WHAT YOU HAVE TO DO – Every record must be reproduced exactly. Leave none out.

GIVEN DATA –
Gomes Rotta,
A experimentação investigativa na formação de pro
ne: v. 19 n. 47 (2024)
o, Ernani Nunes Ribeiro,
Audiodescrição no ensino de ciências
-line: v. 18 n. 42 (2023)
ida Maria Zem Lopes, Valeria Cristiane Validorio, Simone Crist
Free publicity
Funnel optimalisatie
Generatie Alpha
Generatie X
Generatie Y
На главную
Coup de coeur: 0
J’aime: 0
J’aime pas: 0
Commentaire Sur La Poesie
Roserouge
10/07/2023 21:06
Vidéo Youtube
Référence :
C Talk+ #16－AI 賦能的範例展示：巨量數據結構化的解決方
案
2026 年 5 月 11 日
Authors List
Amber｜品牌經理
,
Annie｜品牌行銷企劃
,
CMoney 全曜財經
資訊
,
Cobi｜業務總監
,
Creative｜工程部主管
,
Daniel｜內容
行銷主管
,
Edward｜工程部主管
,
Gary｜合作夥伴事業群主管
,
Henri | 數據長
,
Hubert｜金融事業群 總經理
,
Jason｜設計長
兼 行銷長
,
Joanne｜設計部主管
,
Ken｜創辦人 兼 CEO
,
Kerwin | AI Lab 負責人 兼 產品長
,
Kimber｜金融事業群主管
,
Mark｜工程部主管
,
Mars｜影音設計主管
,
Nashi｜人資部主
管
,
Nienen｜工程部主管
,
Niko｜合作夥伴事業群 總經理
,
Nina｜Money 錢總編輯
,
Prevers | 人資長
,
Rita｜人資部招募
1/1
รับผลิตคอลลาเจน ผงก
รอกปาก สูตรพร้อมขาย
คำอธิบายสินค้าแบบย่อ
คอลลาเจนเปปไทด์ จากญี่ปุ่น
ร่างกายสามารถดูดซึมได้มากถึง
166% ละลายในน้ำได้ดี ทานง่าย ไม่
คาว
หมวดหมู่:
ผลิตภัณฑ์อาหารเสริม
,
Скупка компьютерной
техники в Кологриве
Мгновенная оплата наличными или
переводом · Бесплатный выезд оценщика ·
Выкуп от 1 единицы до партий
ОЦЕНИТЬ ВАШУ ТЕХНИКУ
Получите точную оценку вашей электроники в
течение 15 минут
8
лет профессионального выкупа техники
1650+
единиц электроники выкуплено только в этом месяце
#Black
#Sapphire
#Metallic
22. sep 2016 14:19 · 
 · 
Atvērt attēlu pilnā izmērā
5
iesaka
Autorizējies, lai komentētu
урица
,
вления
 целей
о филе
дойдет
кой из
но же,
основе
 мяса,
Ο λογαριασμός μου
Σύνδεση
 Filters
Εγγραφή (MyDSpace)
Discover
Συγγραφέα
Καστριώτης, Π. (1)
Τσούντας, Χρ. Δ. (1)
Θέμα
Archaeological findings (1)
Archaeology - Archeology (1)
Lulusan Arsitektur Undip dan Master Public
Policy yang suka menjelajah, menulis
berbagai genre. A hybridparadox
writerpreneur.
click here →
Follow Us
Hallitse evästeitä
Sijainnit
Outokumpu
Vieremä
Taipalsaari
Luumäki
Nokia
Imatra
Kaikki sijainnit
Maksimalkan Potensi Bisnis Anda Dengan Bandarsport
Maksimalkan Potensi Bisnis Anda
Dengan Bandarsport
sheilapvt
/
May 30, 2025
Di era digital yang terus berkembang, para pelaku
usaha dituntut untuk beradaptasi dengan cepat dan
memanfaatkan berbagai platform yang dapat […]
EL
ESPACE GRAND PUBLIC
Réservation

SOLUTION FOR THIS TASK –
Gomes Rotta,
A experimentação investigativa na formação de pro
ne: v. 19 n. 47 (2024)
o, Ernani Nunes Ribeiro,
Audiodescrição no ensino de ciências
-line: v. 18 n. 42 (2023)
ida Maria Zem Lopes, Valeria Cristiane Validorio, Simone Crist
Free publicity
Funnel optimalisatie
Generatie Alpha
Generatie X
Generatie Y
На главную
Coup de coeur: 0
J’aime: 0
J’aime pas: 0
Commentaire Sur La Poesie
Roserouge
10/07/2023 21:06
Vidéo Youtube
Référence :
C Talk+ #16－AI 賦能的範例展示：巨量數據結構化的解決方
案
2026 年 5 月 11 日
Authors List
Amber｜品牌經理
,
Annie｜品牌行銷企劃
,
CMoney 全曜財經
資訊
,
Cobi｜業務總監
,
Creative｜工程部主管
,
Daniel｜內容
行銷主管
,
Edward｜工程部主管
,
Gary｜合作夥伴事業群主管
,
Henri | 數據長
,
Hubert｜金融事業群 總經理
,
Jason｜設計長
兼 行銷長
,
Joanne｜設計部主管
,
Ken｜創辦人 兼 CEO
,
Kerwin | AI Lab 負責人 兼 產品長
,
Kimber｜金融事業群主管
,
Mark｜工程部主管
,
Mars｜影音設計主管
,
Nashi｜人資部主
管
,
Nienen｜工程部主管
,
Niko｜合作夥伴事業群 總經理
,
Nina｜Money 錢總編輯
,
Prevers | 人資長
,
Rita｜人資部招募
1/1
รับผลิตคอลลาเจน ผงก
รอกปาก สูตรพร้อมขาย
คำอธิบายสินค้าแบบย่อ
คอลลาเจนเปปไทด์ จากญี่ปุ่น
ร่างกายสามารถดูดซึมได้มากถึง
166% ละลายในน้ำได้ดี ทานง่าย ไม่
คาว
หมวดหมู่:
ผลิตภัณฑ์อาหารเสริม
,
Скупка компьютерной
техники в Кологриве
Мгновенная оплата наличными или
переводом · Бесплатный выезд оценщика ·
Выкуп от 1 единицы до партий
ОЦЕНИТЬ ВАШУ ТЕХНИКУ
Получите точную оценку вашей электроники в
течение 15 минут
8
лет профессионального выкупа техники
1650+
единиц электроники выкуплено только в этом месяце
#Black
#Sapphire
#Metallic
22. sep 2016 14:19 · 
 · 
Atvērt attēlu pilnā izmērā
5
iesaka
Autorizējies, lai komentētu
урица
,
вления
 целей
о филе
дойдет
кой из
но же,
основе
 мяса,
Ο λογαριασμός μου
Σύνδεση
 Filters
Εγγραφή (MyDSpace)
Discover
Συγγραφέα
Καστριώτης, Π. (1)
Τσούντας, Χρ. Δ. (1)
Θέμα
Archaeological findings (1)
Archaeology - Archeology (1)
Lulusan Arsitektur Undip dan Master Public
Policy yang suka menjelajah, menulis
berbagai genre. A hybridparadox
writerpreneur.
click here →
Follow Us
Hallitse evästeitä
Sijainnit
Outokumpu
Vieremä
Taipalsaari
Luumäki
Nokia
Imatra
Kaikki sijainnit
Maksimalkan Potensi Bisnis Anda Dengan Bandarsport
Maksimalkan Potensi Bisnis Anda
Dengan Bandarsport
sheilapvt
/
May 30, 2025
Di era digital yang terus berkembang, para pelaku
usaha dituntut untuk beradaptasi dengan cepat dan
memanfaatkan berbagai platform yang dapat […]
EL
ESPACE GRAND PUBLIC
Réservation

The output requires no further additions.